Euclid Hospital offers the driving simulator as an aid to help people whose skills may have declined because of age or impairment.
"We're not about taking away your driver's license. What we do is assess your strengths and weaknesses and where we detect weakness we want to improve on those," says David Lea of Euclid Hospital in Cleveland.
A driving program is created that tests Fannie in a variety of weather conditions and road hazards.
Studies show by age 70 motor skills and reaction time begin to decline in seniors. While they may be more cautious drivers, they're still involved in more accidents.
Those accidents are typically not as traumatic, but they can damage confidence. The simulator can help.
"It made me to see that I still had it, that I can do it if I want to," says Fannie.
It also let Fannie know when not to drive.
"Not in the night time until i get more confidence," says Fannie.

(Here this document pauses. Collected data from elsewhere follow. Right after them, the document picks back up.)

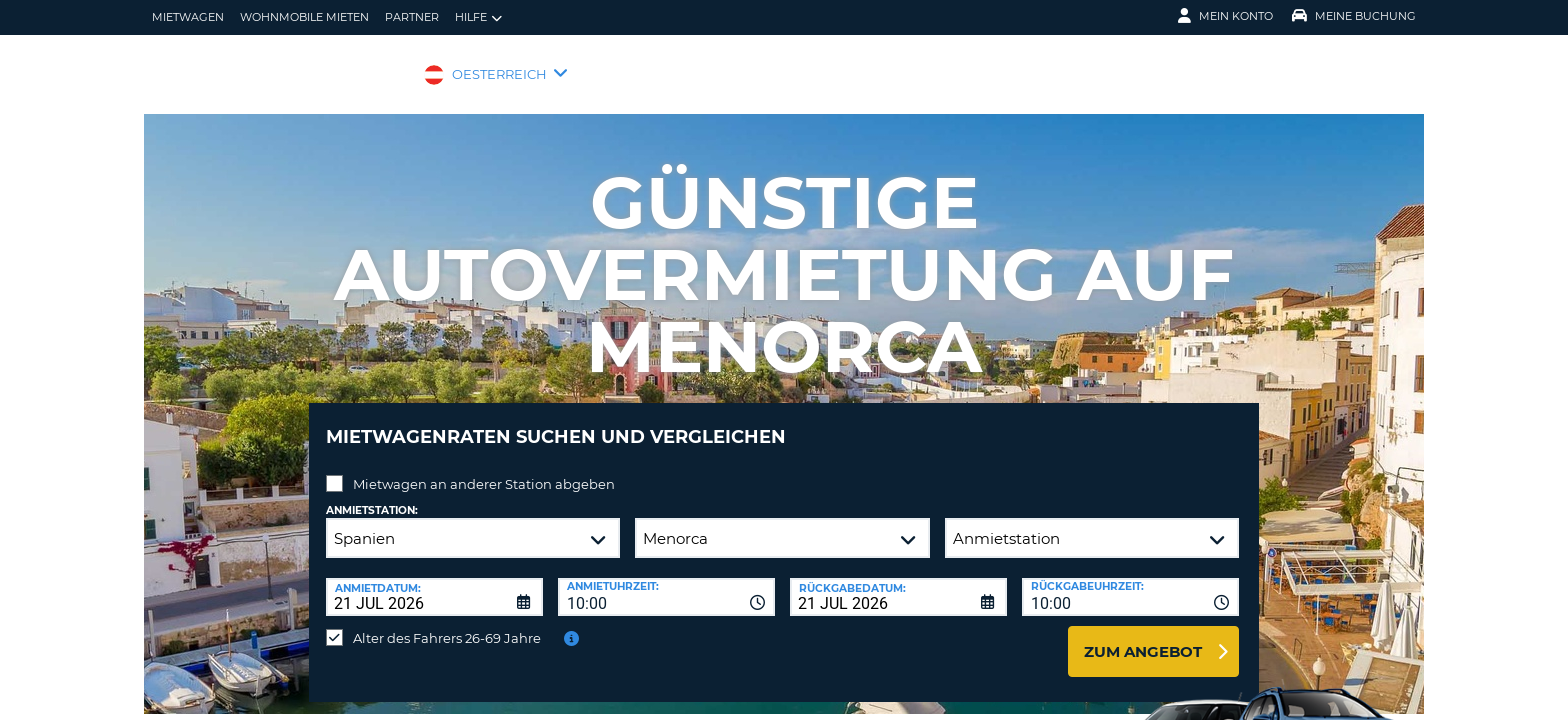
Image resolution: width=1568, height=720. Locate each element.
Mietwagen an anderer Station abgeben (484, 469)
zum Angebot (1143, 636)
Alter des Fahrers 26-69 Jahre (447, 623)
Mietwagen (188, 17)
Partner (412, 17)
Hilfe (478, 17)
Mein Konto (1225, 16)
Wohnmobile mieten (304, 17)
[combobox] (666, 582)
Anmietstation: (372, 495)
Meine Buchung (1354, 16)
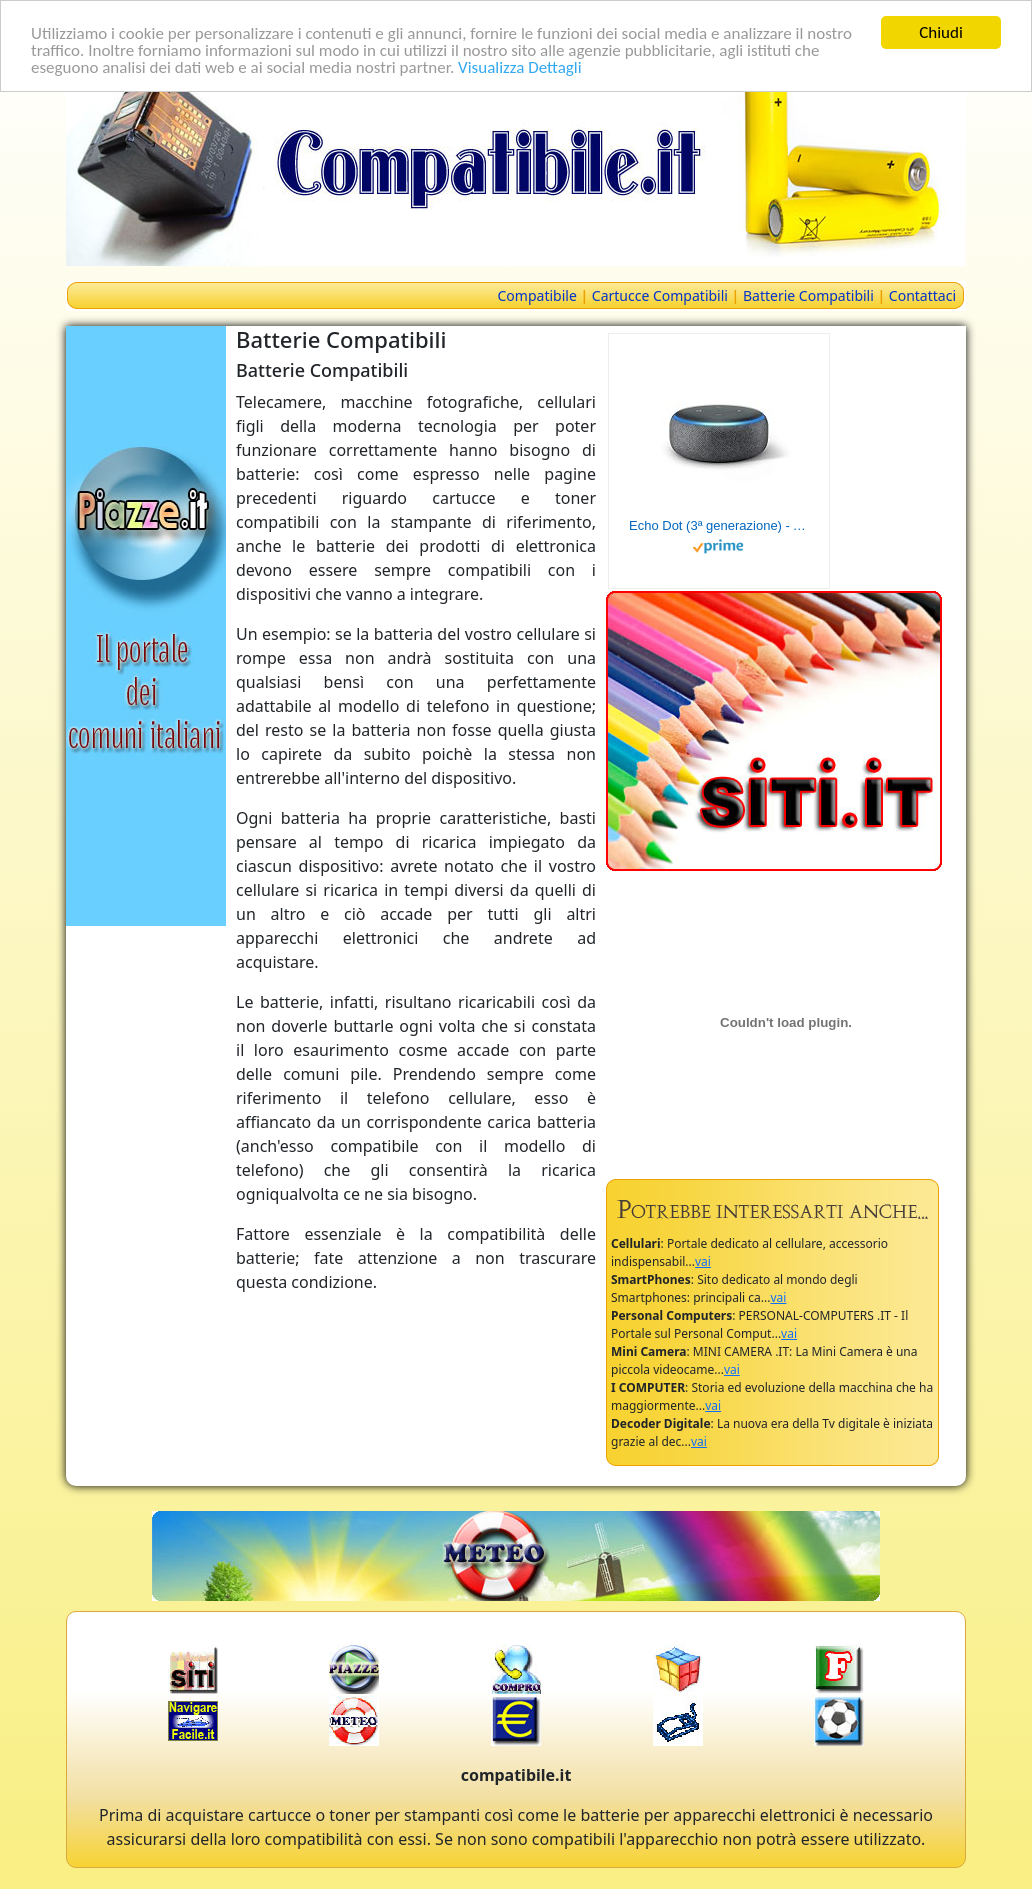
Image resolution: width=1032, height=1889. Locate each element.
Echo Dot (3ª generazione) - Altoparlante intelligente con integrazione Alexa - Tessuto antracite (719, 525)
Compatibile (537, 295)
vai (703, 1261)
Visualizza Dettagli (520, 67)
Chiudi (941, 32)
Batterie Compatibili (808, 295)
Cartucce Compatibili (660, 295)
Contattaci (922, 295)
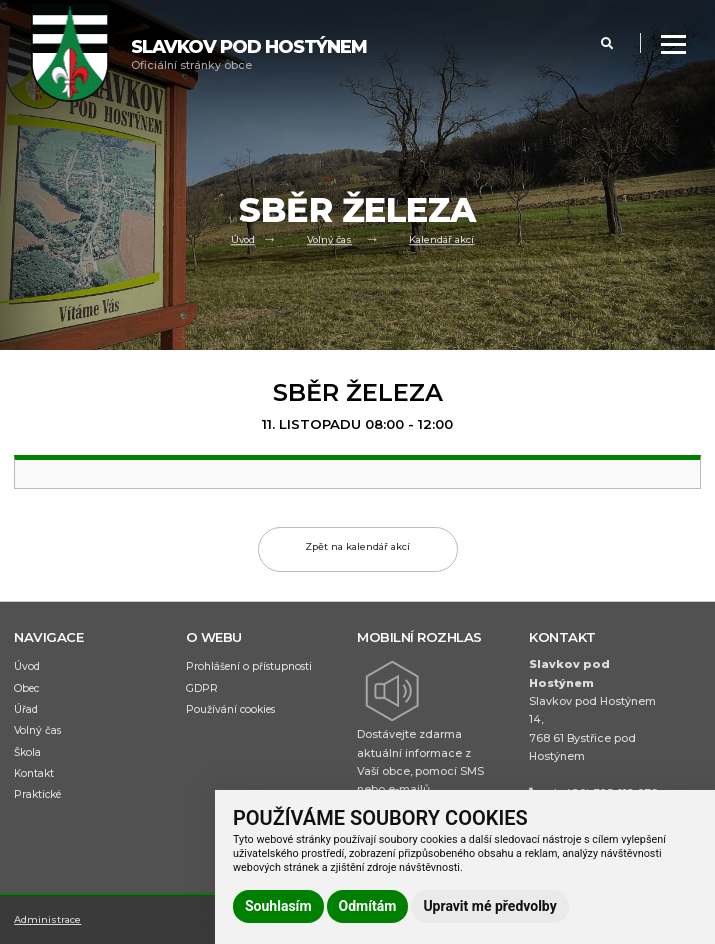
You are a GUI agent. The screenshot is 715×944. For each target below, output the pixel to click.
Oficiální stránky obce (249, 54)
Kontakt (34, 773)
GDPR (202, 688)
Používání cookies (230, 709)
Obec (26, 688)
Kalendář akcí (441, 240)
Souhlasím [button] (278, 906)
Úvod (243, 240)
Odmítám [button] (368, 906)
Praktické (37, 794)
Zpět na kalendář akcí (357, 546)
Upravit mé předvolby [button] (489, 906)
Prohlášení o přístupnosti (249, 666)
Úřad (26, 709)
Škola (27, 752)
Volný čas (329, 240)
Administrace (47, 919)
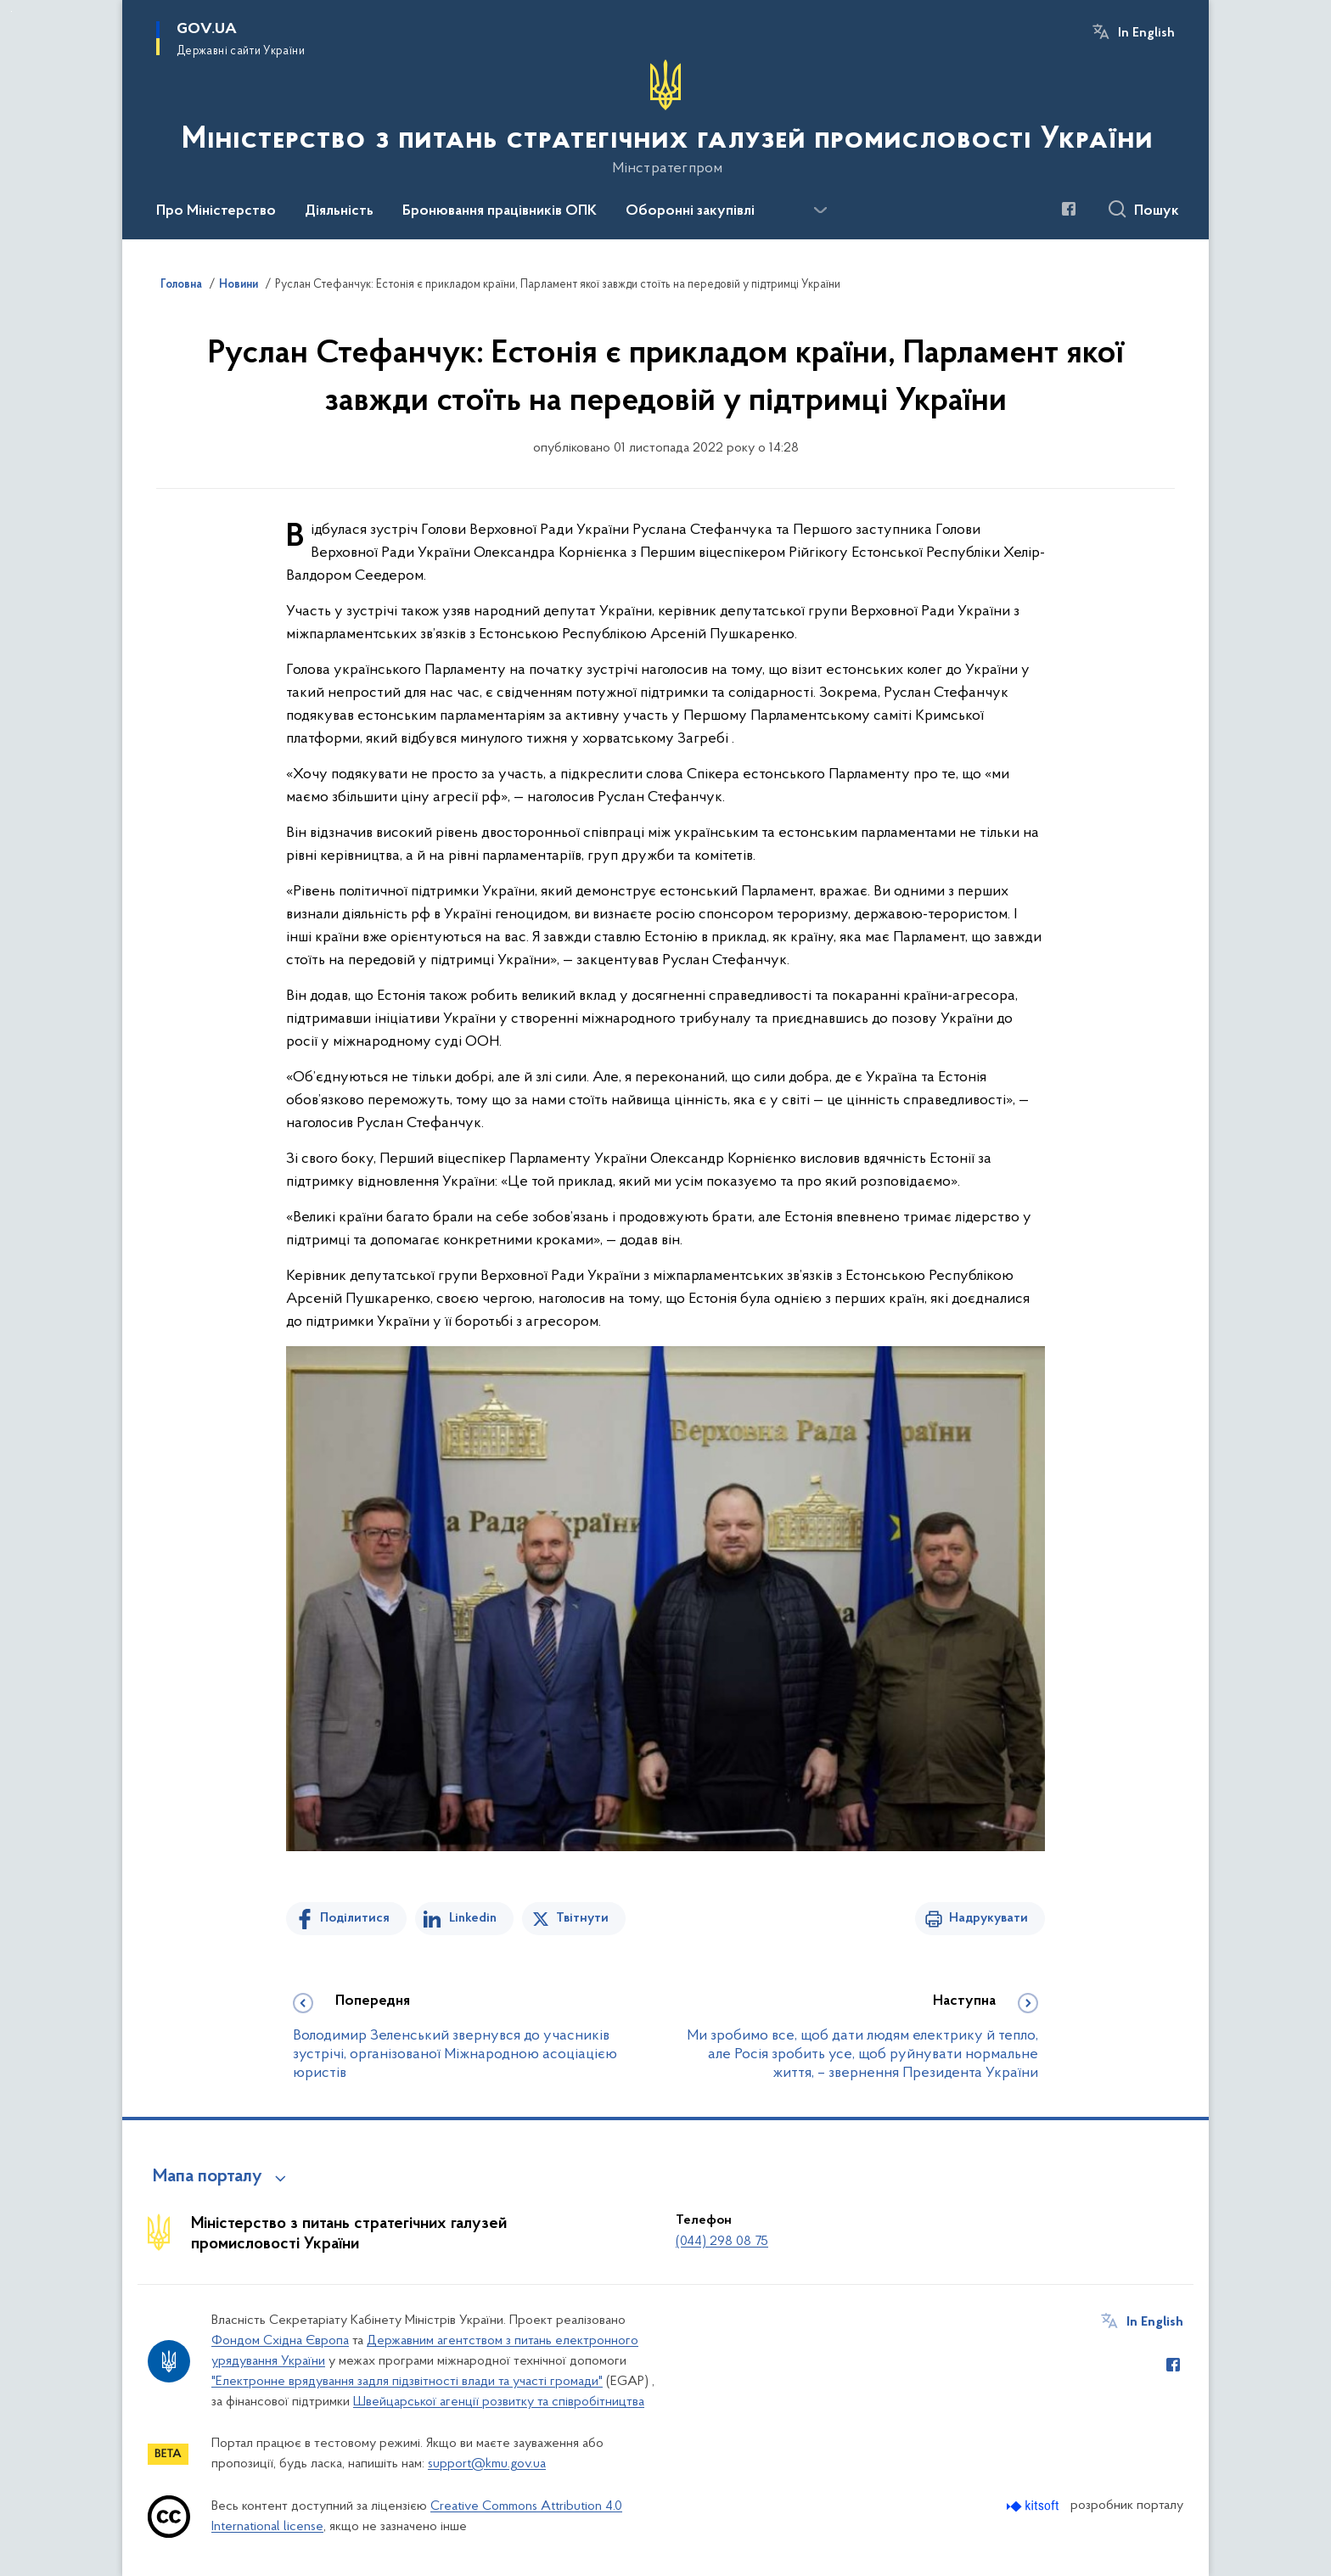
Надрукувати (988, 1918)
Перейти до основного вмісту (11, 11)
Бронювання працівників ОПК (499, 211)
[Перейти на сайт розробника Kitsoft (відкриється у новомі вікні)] (1034, 2506)
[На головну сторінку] (665, 118)
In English (1146, 33)
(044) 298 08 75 (722, 2241)
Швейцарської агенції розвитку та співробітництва (498, 2402)
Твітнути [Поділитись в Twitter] (582, 1918)
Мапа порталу (207, 2177)
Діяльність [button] (339, 211)
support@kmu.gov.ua (487, 2464)
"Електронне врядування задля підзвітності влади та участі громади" (407, 2381)
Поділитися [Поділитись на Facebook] (355, 1918)
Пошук (1156, 211)
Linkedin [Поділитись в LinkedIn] (473, 1918)
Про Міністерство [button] (216, 211)
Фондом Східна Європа (280, 2341)
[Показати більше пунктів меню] (820, 210)
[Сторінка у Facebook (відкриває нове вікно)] (1069, 209)
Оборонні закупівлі (690, 211)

After the computer trip her skills are tested on the real road. Lynne
Taylor is an on-road specialist.
"At times it may be more beneficial for the patient for us to come out of their home where we can assess their driving skills in their own neighborhoods and territory familiar to them." says Lynne
Taylor an on-road specialist.
In eight years the program's made more than a thousand assessments. Giving Fannie back her independence and a good reminder.
"We have over a 95 percent success rate at having people either maintain
their independent driving or return to independent driving," says David Lea.